Mutithreading

General APL language issues
Post Reply
User avatar
Budgie
Posts: 36
Joined: Thu Nov 26, 2009 9:22 am
Location: Beckenham

Mutithreading

Post by Budgie »

Hi

Is Dyalog thinking of using "real" threads rather than the APL-controlled threads that are available at the moment?

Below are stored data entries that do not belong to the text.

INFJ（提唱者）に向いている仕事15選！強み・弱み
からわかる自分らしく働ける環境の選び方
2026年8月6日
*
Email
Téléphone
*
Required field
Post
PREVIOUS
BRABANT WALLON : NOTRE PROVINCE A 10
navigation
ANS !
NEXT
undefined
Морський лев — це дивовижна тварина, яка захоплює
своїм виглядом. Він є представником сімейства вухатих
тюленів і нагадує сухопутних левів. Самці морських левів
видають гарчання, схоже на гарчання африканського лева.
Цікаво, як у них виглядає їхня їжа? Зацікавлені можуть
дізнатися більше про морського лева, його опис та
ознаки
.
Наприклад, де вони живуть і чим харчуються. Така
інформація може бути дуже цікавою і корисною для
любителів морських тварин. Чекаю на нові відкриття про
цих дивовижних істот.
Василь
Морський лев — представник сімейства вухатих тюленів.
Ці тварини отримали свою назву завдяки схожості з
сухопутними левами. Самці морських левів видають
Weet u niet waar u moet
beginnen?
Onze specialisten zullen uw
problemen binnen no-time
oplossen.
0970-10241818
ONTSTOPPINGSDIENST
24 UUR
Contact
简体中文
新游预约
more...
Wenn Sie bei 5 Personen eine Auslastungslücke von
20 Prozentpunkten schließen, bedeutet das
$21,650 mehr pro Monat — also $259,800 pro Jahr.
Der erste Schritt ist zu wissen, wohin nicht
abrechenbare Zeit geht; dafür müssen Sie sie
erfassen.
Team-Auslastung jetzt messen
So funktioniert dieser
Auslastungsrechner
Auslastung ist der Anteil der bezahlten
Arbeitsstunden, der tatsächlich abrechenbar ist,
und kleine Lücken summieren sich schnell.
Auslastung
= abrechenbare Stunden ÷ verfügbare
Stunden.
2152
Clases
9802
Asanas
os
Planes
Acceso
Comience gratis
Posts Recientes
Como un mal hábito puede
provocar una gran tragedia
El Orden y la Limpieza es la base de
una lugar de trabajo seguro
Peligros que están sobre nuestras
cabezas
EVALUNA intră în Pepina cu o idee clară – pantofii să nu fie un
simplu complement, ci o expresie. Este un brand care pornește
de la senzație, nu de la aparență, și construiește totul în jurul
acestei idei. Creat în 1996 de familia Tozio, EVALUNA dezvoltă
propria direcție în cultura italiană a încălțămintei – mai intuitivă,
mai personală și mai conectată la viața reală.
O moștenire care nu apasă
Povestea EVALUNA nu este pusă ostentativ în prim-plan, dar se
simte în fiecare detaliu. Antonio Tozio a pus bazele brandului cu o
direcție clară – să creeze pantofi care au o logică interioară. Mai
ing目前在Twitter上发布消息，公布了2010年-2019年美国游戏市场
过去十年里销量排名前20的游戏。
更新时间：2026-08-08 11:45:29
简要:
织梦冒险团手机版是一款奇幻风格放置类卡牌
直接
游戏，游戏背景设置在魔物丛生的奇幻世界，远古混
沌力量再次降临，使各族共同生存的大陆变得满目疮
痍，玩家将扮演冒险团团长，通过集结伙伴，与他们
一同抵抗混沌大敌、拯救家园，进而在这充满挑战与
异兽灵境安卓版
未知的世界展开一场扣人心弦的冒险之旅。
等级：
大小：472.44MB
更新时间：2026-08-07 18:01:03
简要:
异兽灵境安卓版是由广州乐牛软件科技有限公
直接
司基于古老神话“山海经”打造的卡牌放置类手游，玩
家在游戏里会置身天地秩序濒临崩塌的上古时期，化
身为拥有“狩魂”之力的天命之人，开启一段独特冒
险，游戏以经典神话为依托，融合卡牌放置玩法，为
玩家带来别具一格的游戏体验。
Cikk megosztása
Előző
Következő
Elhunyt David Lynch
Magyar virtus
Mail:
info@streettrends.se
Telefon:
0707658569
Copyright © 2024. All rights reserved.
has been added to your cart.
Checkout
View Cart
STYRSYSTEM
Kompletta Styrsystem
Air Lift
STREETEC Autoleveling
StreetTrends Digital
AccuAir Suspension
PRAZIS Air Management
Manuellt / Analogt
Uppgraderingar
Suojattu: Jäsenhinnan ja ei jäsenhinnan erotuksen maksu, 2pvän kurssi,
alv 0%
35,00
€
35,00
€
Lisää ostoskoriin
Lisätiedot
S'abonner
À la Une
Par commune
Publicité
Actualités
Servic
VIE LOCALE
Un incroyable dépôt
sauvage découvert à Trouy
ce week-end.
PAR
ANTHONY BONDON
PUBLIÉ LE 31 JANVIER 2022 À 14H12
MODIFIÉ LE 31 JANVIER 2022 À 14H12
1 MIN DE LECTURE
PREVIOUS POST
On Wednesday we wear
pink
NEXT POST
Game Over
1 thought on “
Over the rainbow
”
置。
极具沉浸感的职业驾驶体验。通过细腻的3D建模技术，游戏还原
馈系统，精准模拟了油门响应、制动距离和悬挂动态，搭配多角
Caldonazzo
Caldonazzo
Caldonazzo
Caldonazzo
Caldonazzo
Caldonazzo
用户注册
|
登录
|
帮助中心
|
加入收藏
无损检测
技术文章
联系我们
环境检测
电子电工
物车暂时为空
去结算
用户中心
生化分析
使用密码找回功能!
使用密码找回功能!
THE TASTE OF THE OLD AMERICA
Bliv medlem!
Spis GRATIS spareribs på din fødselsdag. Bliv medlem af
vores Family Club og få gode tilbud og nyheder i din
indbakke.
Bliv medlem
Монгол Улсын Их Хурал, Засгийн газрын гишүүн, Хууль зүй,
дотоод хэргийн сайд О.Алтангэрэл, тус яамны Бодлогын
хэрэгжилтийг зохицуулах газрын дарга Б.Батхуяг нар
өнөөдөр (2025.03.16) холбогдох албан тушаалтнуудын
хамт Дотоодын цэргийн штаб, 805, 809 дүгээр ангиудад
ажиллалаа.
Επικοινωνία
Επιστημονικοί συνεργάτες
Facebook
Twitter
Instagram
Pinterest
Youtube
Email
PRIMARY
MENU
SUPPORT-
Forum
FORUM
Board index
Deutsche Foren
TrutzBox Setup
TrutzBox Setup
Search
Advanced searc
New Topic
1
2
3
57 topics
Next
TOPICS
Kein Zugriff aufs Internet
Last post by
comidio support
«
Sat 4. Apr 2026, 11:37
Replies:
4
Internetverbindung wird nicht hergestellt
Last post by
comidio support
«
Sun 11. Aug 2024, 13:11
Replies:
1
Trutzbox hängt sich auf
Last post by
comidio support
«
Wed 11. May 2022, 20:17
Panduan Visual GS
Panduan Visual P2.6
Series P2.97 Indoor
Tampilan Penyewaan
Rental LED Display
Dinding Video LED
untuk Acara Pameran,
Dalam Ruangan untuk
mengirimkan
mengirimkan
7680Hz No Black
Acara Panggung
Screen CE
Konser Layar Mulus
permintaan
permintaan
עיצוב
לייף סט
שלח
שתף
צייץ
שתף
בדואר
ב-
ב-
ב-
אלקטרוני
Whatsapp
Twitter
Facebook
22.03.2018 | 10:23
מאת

This might not appear to be a great improvement if your CPU has only a few cores. So, the natural followup question is: Is Dyalog thinking of producing a version of APL that will run on NVIDIA GPUs under CUDA? I should point out that the NVIDIA Tesla S1070 has 960 cores, and stuff that runs on that goes like greased lightning.
Jane
User avatar
MikeHughes
Posts: 86
Joined: Thu Nov 26, 2009 9:03 am
Location: Market Harborough, Leicestershire, UK

Re: Mutithreading

Post by MikeHughes »

Hi Jane,

I have been working on a project with a Danish client and we can get speedups of up to 50 times (depending on data size, etc etc) on some of the calculations but you are right even passing over some of the parallel computation to the GPU you can get amazing results.

We are currently using OpenCL with Dyalog.
User avatar
Budgie
Posts: 36
Joined: Thu Nov 26, 2009 9:22 am
Location: Beckenham

Re: Mutithreading

Post by Budgie »

MikeHughes wrote:Hi Jane,

We are currently using OpenCL with Dyalog.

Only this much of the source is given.